The message of Jesus has never sat too well with the powerful and worldly wise, and is often twisted for selfish ends if even accepted. Our world is based on power, competition, possessiveness, being in control and self-advancement. A message about weakness and the cross is definitely out of step and will be a stumbling block to many. People demand all sorts of proof or rewards: miracles, dubious wisdom to inflate the ego or certainty — the list could go on. Paul insists that those who are willing to be weak before God and to trust in God completely will receive power and wisdom of another sort — God’s power and wisdom that is far greater than anything we could ever imagine. But we first need to let go of so much falseness and let God be in control.

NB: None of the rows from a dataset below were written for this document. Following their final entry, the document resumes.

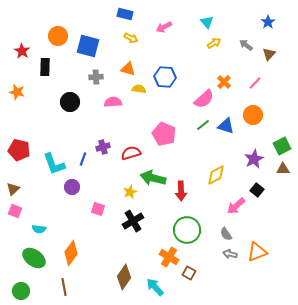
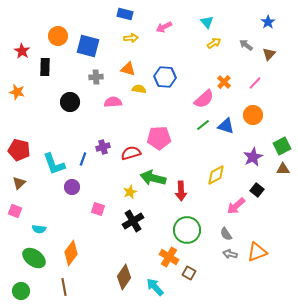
yellow arrow at (131, 38): rotated 32 degrees counterclockwise
pink pentagon at (164, 134): moved 5 px left, 4 px down; rotated 25 degrees counterclockwise
purple star at (254, 159): moved 1 px left, 2 px up
brown triangle at (13, 189): moved 6 px right, 6 px up
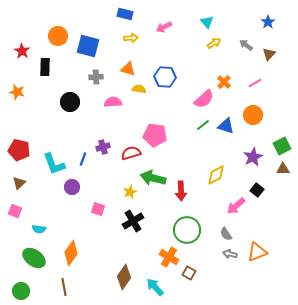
pink line at (255, 83): rotated 16 degrees clockwise
pink pentagon at (159, 138): moved 4 px left, 3 px up; rotated 10 degrees clockwise
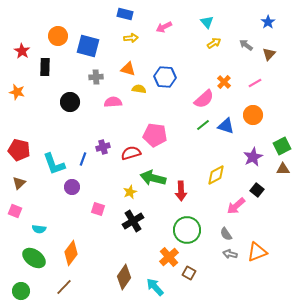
orange cross at (169, 257): rotated 18 degrees clockwise
brown line at (64, 287): rotated 54 degrees clockwise
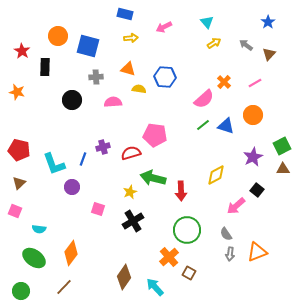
black circle at (70, 102): moved 2 px right, 2 px up
gray arrow at (230, 254): rotated 96 degrees counterclockwise
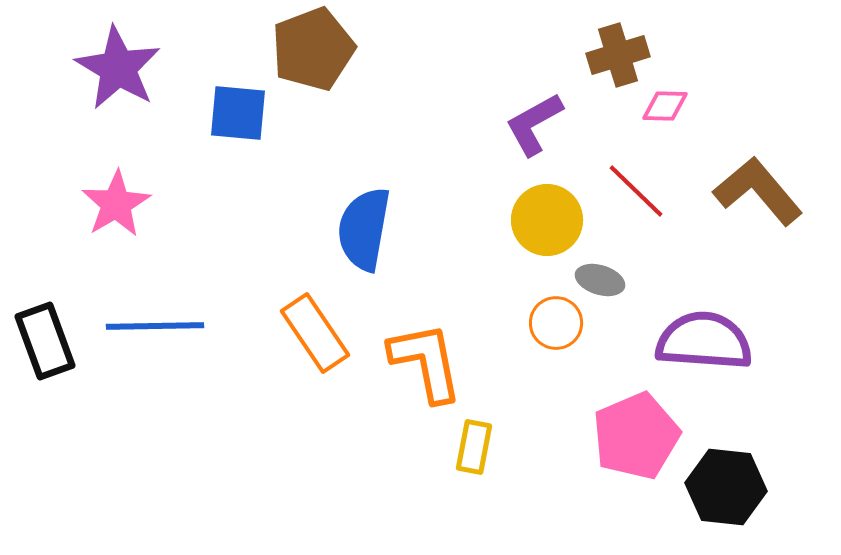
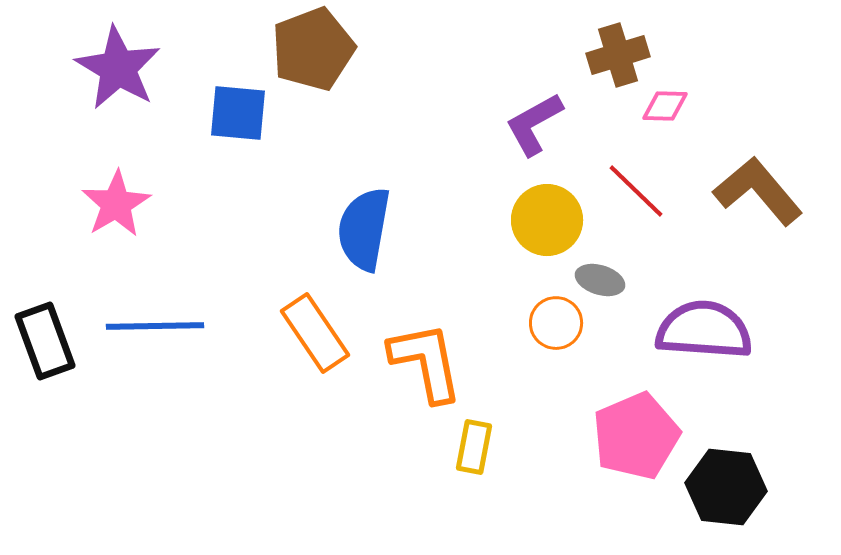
purple semicircle: moved 11 px up
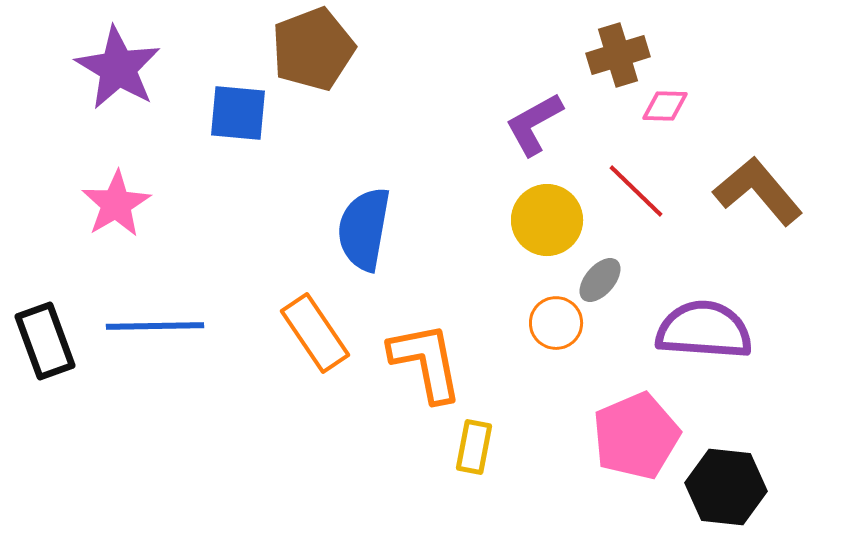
gray ellipse: rotated 66 degrees counterclockwise
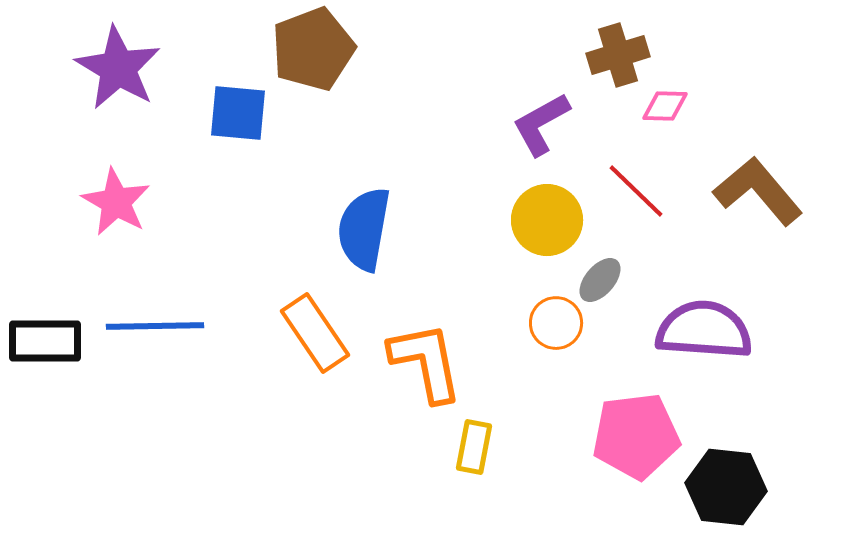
purple L-shape: moved 7 px right
pink star: moved 2 px up; rotated 12 degrees counterclockwise
black rectangle: rotated 70 degrees counterclockwise
pink pentagon: rotated 16 degrees clockwise
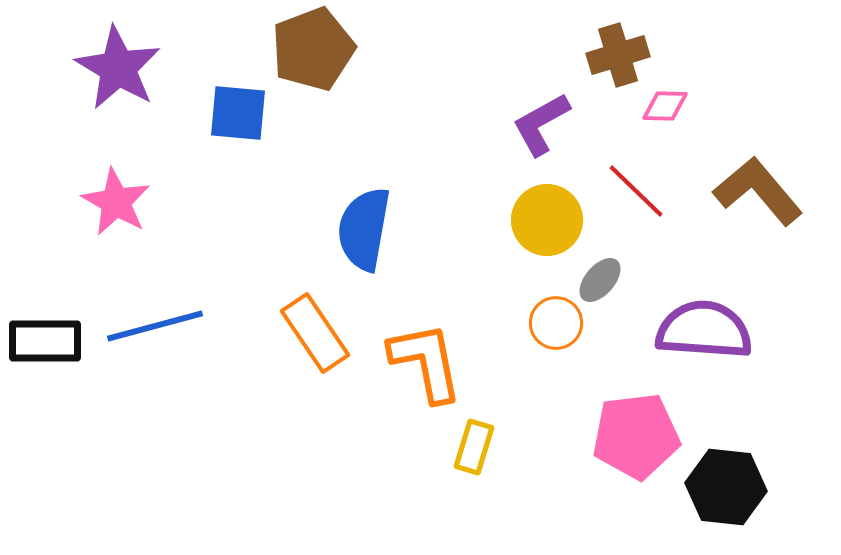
blue line: rotated 14 degrees counterclockwise
yellow rectangle: rotated 6 degrees clockwise
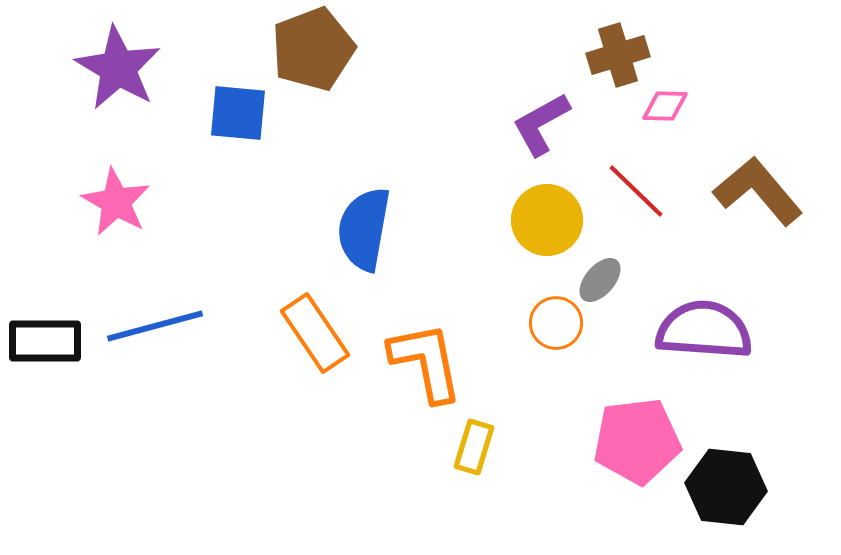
pink pentagon: moved 1 px right, 5 px down
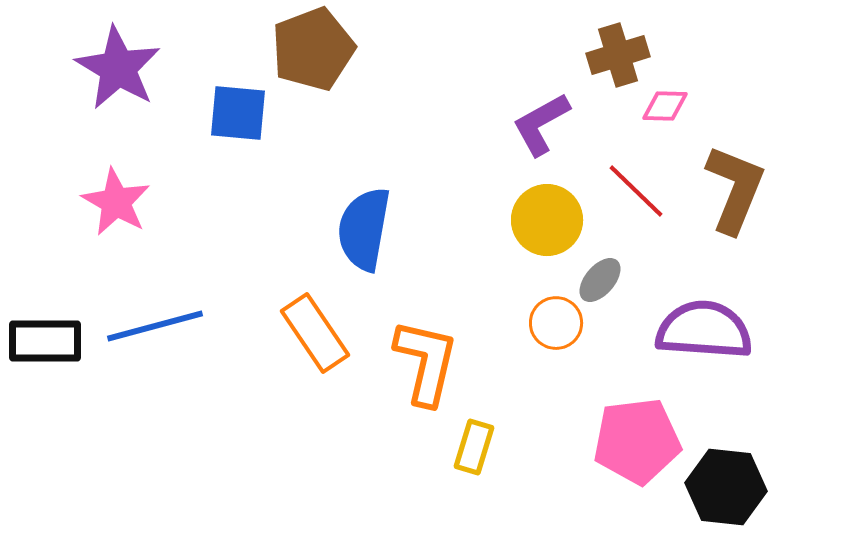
brown L-shape: moved 23 px left, 2 px up; rotated 62 degrees clockwise
orange L-shape: rotated 24 degrees clockwise
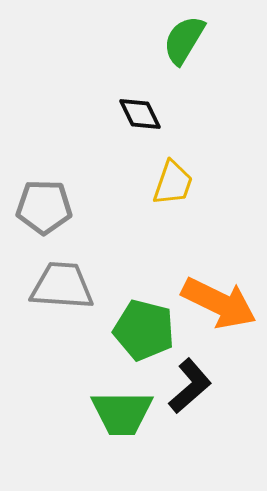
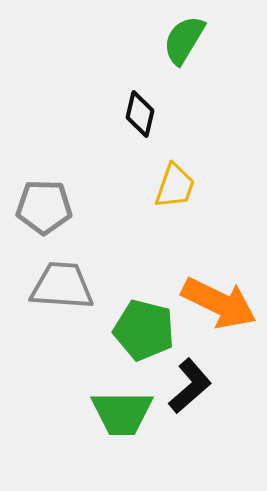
black diamond: rotated 39 degrees clockwise
yellow trapezoid: moved 2 px right, 3 px down
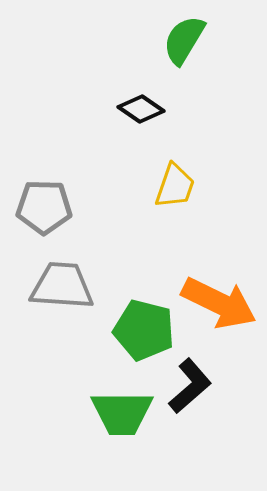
black diamond: moved 1 px right, 5 px up; rotated 69 degrees counterclockwise
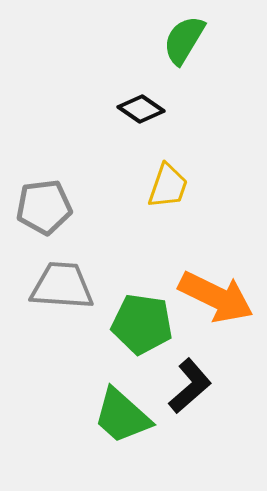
yellow trapezoid: moved 7 px left
gray pentagon: rotated 8 degrees counterclockwise
orange arrow: moved 3 px left, 6 px up
green pentagon: moved 2 px left, 6 px up; rotated 6 degrees counterclockwise
green trapezoid: moved 3 px down; rotated 42 degrees clockwise
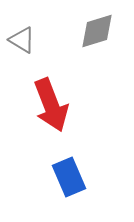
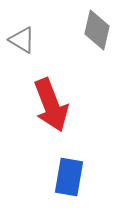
gray diamond: moved 1 px up; rotated 60 degrees counterclockwise
blue rectangle: rotated 33 degrees clockwise
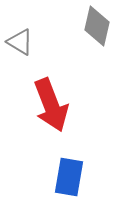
gray diamond: moved 4 px up
gray triangle: moved 2 px left, 2 px down
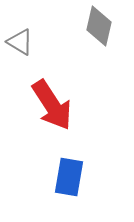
gray diamond: moved 2 px right
red arrow: moved 1 px right; rotated 12 degrees counterclockwise
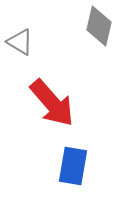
red arrow: moved 2 px up; rotated 8 degrees counterclockwise
blue rectangle: moved 4 px right, 11 px up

The temple incident illustrates how sacred and holy things can be hijacked by human desires and concerns. Jesus was outraged that aspects of the temple worship had been commercialized, compromising the purity of the worship. This tendency is present in all religions, including our own, so we are not in a position to judge the people in the story. True faith does not need money or power — it needs only righteousness and the Spirit of God. It is dangerous to forget this.
John’s version of this incident differs from the other Gospels. Here it provides the opportunity for Jesus to designate His own body as the new temple and dwelling place of God and to prophesy His death and resurrection. His actions in the story appear to have drawn many to faith, but oddly enough, Jesus was not impressed and did not really trust them. The narrator informs us that He knew what was in people. He read hearts and minds and knew that their “faith” was superficial and without understanding. They had been dazzled by His actions, but had not really asked themselves what it meant.

Once again, human wisdom and power pale beside the wisdom and power of God.